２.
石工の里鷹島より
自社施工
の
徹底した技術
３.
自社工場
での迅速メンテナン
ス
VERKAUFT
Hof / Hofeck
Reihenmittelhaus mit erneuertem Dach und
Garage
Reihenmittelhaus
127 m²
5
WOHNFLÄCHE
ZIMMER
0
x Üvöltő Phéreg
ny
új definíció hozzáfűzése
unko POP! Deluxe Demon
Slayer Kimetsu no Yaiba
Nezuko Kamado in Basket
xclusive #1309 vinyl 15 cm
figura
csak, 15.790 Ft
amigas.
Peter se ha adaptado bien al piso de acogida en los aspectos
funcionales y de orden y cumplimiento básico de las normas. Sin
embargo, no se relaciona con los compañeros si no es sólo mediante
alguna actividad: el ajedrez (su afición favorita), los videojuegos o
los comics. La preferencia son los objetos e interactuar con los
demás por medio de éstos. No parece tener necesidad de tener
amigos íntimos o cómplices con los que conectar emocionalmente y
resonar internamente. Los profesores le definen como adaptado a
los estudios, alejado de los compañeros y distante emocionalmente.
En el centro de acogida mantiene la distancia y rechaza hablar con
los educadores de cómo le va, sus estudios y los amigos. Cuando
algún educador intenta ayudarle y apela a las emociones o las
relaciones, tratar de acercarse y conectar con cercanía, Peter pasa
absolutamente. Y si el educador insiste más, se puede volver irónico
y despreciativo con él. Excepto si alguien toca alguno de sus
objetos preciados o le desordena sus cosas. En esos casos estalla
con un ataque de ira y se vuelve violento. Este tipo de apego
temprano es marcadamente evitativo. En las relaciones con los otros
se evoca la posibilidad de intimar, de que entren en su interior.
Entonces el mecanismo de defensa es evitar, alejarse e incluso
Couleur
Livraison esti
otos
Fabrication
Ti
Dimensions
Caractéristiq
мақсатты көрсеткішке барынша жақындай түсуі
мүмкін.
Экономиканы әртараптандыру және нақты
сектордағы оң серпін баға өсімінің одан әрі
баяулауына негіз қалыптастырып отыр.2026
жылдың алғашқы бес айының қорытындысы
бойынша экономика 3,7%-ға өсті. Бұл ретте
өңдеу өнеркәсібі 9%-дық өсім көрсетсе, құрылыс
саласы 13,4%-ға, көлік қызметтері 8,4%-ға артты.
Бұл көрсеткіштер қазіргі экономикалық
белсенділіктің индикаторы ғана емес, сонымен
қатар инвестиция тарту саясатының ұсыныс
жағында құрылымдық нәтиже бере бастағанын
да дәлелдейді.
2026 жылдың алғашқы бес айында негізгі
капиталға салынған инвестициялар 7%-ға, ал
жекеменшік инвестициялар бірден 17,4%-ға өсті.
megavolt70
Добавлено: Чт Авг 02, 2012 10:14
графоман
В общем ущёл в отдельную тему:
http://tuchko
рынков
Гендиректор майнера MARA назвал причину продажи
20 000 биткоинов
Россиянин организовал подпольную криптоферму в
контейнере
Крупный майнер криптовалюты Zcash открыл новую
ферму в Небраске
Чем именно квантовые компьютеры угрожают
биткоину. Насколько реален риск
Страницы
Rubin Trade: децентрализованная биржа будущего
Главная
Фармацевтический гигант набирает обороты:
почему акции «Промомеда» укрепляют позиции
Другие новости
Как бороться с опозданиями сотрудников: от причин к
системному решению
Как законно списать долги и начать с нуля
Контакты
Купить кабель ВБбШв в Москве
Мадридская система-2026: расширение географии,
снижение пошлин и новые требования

= = =

## What is expected
Could you copy exactly the lines from the first line of the records above through the line containing "саласы 13,4%-ға, көлік", both included, and nothing else?

## Task solution
２.
石工の里鷹島より
自社施工
の
徹底した技術
３.
自社工場
での迅速メンテナン
ス
VERKAUFT
Hof / Hofeck
Reihenmittelhaus mit erneuertem Dach und
Garage
Reihenmittelhaus
127 m²
5
WOHNFLÄCHE
ZIMMER
0
x Üvöltő Phéreg
ny
új definíció hozzáfűzése
unko POP! Deluxe Demon
Slayer Kimetsu no Yaiba
Nezuko Kamado in Basket
xclusive #1309 vinyl 15 cm
figura
csak, 15.790 Ft
amigas.
Peter se ha adaptado bien al piso de acogida en los aspectos
funcionales y de orden y cumplimiento básico de las normas. Sin
embargo, no se relaciona con los compañeros si no es sólo mediante
alguna actividad: el ajedrez (su afición favorita), los videojuegos o
los comics. La preferencia son los objetos e interactuar con los
demás por medio de éstos. No parece tener necesidad de tener
amigos íntimos o cómplices con los que conectar emocionalmente y
resonar internamente. Los profesores le definen como adaptado a
los estudios, alejado de los compañeros y distante emocionalmente.
En el centro de acogida mantiene la distancia y rechaza hablar con
los educadores de cómo le va, sus estudios y los amigos. Cuando
algún educador intenta ayudarle y apela a las emociones o las
relaciones, tratar de acercarse y conectar con cercanía, Peter pasa
absolutamente. Y si el educador insiste más, se puede volver irónico
y despreciativo con él. Excepto si alguien toca alguno de sus
objetos preciados o le desordena sus cosas. En esos casos estalla
con un ataque de ira y se vuelve violento. Este tipo de apego
temprano es marcadamente evitativo. En las relaciones con los otros
se evoca la posibilidad de intimar, de que entren en su interior.
Entonces el mecanismo de defensa es evitar, alejarse e incluso
Couleur
Livraison esti
otos
Fabrication
Ti
Dimensions
Caractéristiq
мақсатты көрсеткішке барынша жақындай түсуі
мүмкін.
Экономиканы әртараптандыру және нақты
сектордағы оң серпін баға өсімінің одан әрі
баяулауына негіз қалыптастырып отыр.2026
жылдың алғашқы бес айының қорытындысы
бойынша экономика 3,7%-ға өсті. Бұл ретте
өңдеу өнеркәсібі 9%-дық өсім көрсетсе, құрылыс
саласы 13,4%-ға, көлік қызметтері 8,4%-ға артты.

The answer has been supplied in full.